Comme seule protection, David et ses collègues ont les gestes barrières : se tenir à un mètre des autres quand c’est possible, tousser dans son coude, se laver les mains. Cependant, il estime que ce n’est pas suffisant : « Il y a des bureaux où les agents sont les uns sur les autres. Les positions de travail ne sont pas nettoyés, tout le matériel postal, les caisses de courriers, les chariots… Rien n’est désinfecté ! Le virus reste sur le matériel et tout le monde touche tout. »
Beaucoup d’agents craignent de contaminer leurs proches et les usagers.
À Orléans, comme à Lille, la tension monte entre les postiers et leur direction. Caroline raconte les menaces du chef de service et les mensonges de la direction locale : « Ils nous ont dit qu’on était réquisitionnés alors que la préfecture n’a réquisitionné personne. Ils ne voulaient pas qu’on rentre chez nous, alors on est restés sur le parking à un mètre de distance chacun. » Au téléphone, la direction nationale de La Poste le confirme, il n’a jamais été question de réquisition.
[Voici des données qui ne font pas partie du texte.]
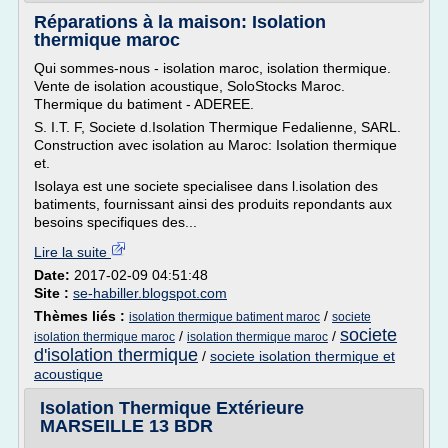
Réparations à la maison: Isolation
thermique maroc
Qui sommes-nous - isolation maroc, isolation thermique.
Vente de isolation acoustique, SoloStocks Maroc.
Thermique du batiment - ADEREE.
S. I.T. F, Societe d.Isolation Thermique Fedalienne, SARL.
Construction avec isolation au Maroc: Isolation thermique
et.
Isolaya est une societe specialisee dans l.isolation des
batiments, fournissant ainsi des produits repondants aux
besoins specifiques des...
Lire la suite
Date:
2017-02-09 04:51:48
Site :
se-habiller.blogspot.com
Thèmes liés :
/
isolation thermique batiment maroc
societe
societe
/
/
isolation thermique maroc
isolation thermique maroc
d'isolation thermique
/
societe isolation thermique et
acoustique
Isolation Thermique Extérieure
MARSEILLE 13 BDR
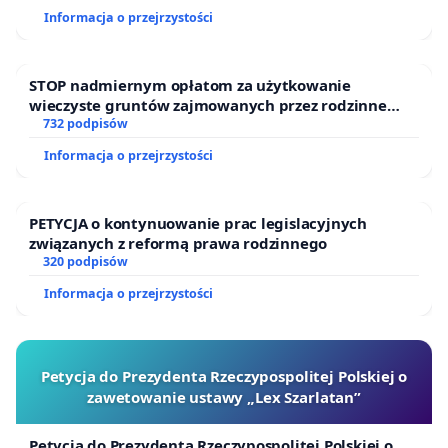
Informacja o przejrzystości
STOP nadmiernym opłatom za użytkowanie
wieczyste gruntów zajmowanych przez rodzinne
ogrody działkowe.
732 podpisów
Informacja o przejrzystości
PETYCJA o kontynuowanie prac legislacyjnych
związanych z reformą prawa rodzinnego
320 podpisów
Informacja o przejrzystości
Petycja do Prezydenta Rzeczypospolitej Polskiej o
zawetowanie ustawy „Lex Szarlatan”
Petycja do Prezydenta Rzeczypospolitej Polskiej o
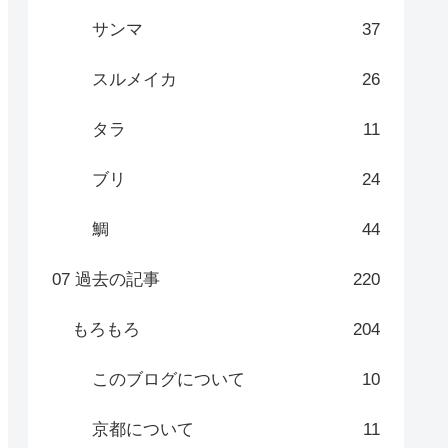
サンマ
37
スルメイカ
26
タラ
11
ブリ
24
鯛
44
07 過去の記事
220
もろもろ
204
このブログについて
10
京都について
11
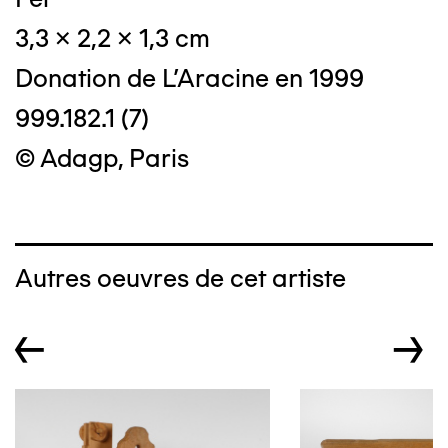
3,3 x 2,2 x 1,3 cm
Donation de L'Aracine en 1999
999.182.1 (7)
© Adagp, Paris
Autres oeuvres de cet artiste
←
→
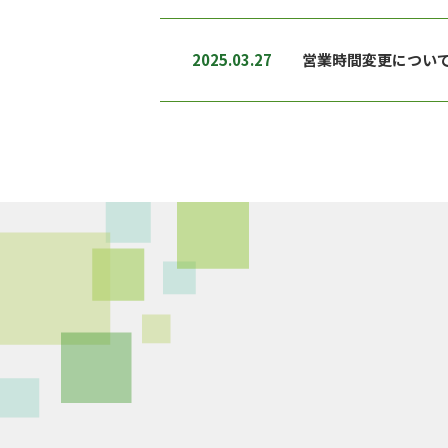
2025.03.27
営業時間変更につい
Face à la résistance des postiers du Nord, les directeurs locaux décident de se tourner vers les facteurs les plus précaires, ceux en CDD, pour les convaincre d’aller travailler malgré tout. Avec la peur de perdre leur emploi, certains cèdent.
Alors que le conflit s’enlise, des postiers réclament à la direction des masques et des gels. Certains en obtiennent. Les postiers en CDD, eux, sont partis faire la tournée sans matériel de protection.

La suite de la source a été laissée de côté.